Here’s some janky mulligan logic. I wrote a check at the bottom to see how often we get different starting hand sizes. ~80% of the time we have 7 or 6 cards to start.

Code
def mulligan_keep_check(hand) -> bool:
    counts = get_counts(hand)
    num_lands = 0 if "Land" not in counts.keys() else counts.Land
    if 3 <= num_lands <= 4:
        return True
    return False

def mulligan_choice(hand, num_mulligan: int):
    # Choose as many lands as you can ... not ideal, but I didn't feel
    # like doing something more sophisticated
    hand = sorted(hand)
    new_hand, bottom = hand[:-num_mulligan], hand[-num_mulligan:]
    return new_hand, bottom

assert mulligan_choice(list("SLSSSLS"), 2) == (["L", "L", "S", "S", "S"], ["S", "S"])

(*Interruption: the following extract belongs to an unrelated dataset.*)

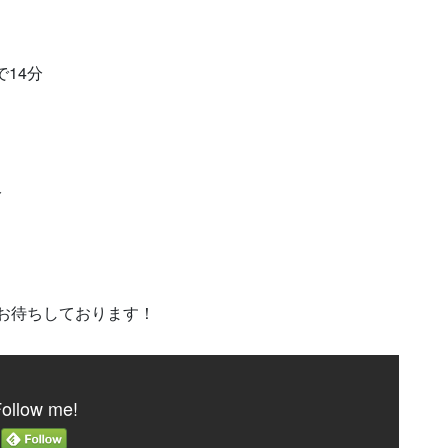
14分
分
お待ちしております！
ollow me!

def make_deck_with_mulligan(
    num_start=7, 
    max_mulligans=2,
    mulligan_keep_check_fcn=mulligan_keep_check,
    mulligan_choice_fcn=mulligan_choice
):
    # setup
    keep_hand = False
    num_mulligans = -1

    # mulligan until you reach your max, or until you decide to keep
    while all([
        num_mulligans < max_mulligans, 
        not keep_hand
    ]):
        # this only updates when keep is False
        num_mulligans += 1
        
        # split up and and deck
        deck = make_deck()
        hand, rest_of_deck = deck[:num_start], deck[num_start:]

        # update state
        keep_hand = mulligan_keep_check_fcn(hand)
    
    if num_mulligans > 0:
        new_hand, bottom = mulligan_choice(hand, num_mulligans)
        num_start = len(new_hand)
        deck = [*new_hand,*rest_of_deck,*bottom]

    return deck, num_start

# check opening hand sizes w/ mulligans
pd.Series([make_deck_with_mulligan()[1] for _ in range(201)]).value_counts(normalize=True).sort_index()
5    0.174129
6    0.208955
7    0.616915
Name: proportion, dtype: float64

The table and plot below show how it changes our opening hands. We go from a 60% chance of having 3-4 lands to a 90% chance after we mulligan.

That’s a pretty strong case for choosing a mulligan!

Code
# [(deck, num_start)]
mull_sim_decks = [make_deck_with_mulligan() for _ in range(num_sim)]
mull_sim_draws = pd.concat([
    get_turn_counts(deck, num_start=num_start).assign(sim_id=i, num_start=num_start)
    for i, (deck, num_start) in enumerate(mull_sim_decks)
], ignore_index=True)

comb_sims = duckdb.query("""
select 'no-mull' as strategy, draw, land, 7 as num_start
from draw_sims
union all by name
select 'mull' as strategy, draw, land, num_start
from mull_sim_draws
""")

print(duckdb.query(""" 
select
    strategy
    , sum(land between 3 and 4) as num_3_4
    , count(*) num_sims
    , round(num_3_4 / num_sims, 2) as frac_3_4
from comb_sims
where 1=1 and draw = 0
group by strategy
"""))

(
    duckdb.query(""" 
    select
        strategy
        , land
        , count(*) as num
        , SUM(COUNT(*)) OVER (partition by strategy) as num_draws
        , num / num_draws AS draw_frac
    from comb_sims
    where 1=1 and draw = 0
    group by strategy, land
    """)
    .to_df().pipe(pn.ggplot)
    + pn.stat_ecdf(pn.aes(x="Land", fill="strategy"), geom="col", position="dodge")
)
┌──────────┬─────────┬──────────┬──────────┐
│ strategy │ num_3_4 │ num_sims │ frac_3_4 │
│ varchar  │ int128  │  int64   │  double  │
├──────────┼─────────┼──────────┼──────────┤
│ no-mull  │     336 │      601 │     0.56 │
│ mull     │     545 │      601 │     0.91 │
└──────────┴─────────┴──────────┴──────────┘
/Users/pj/Documents/trainorpj.github.io/.venv/lib/python3.13/site-packages/numpy/_core/_methods.py:135: RuntimeWarning: invalid value encountered in reduce
/Users/pj/Documents/trainorpj.github.io/.venv/lib/python3.13/site-packages/plotnine/layer.py:364: PlotnineWarning: geom_col : Removed 4 rows containing missing values.

Where to go next

Some other directions to take this:

  1. The composition of your deck is hugely important to what spells you can play. If most of your spells only cost one mana (i.e. land), can you live with only one or two lands in your starting hand?
  2. Can we incorporate that into our mulligan decisions? I made the mulligan function flexible enough that you can try different strategies.
  3. What is the ideal number of lands? Conventional wisdom (I’m sure backed up by math) says 17 is the ideal number.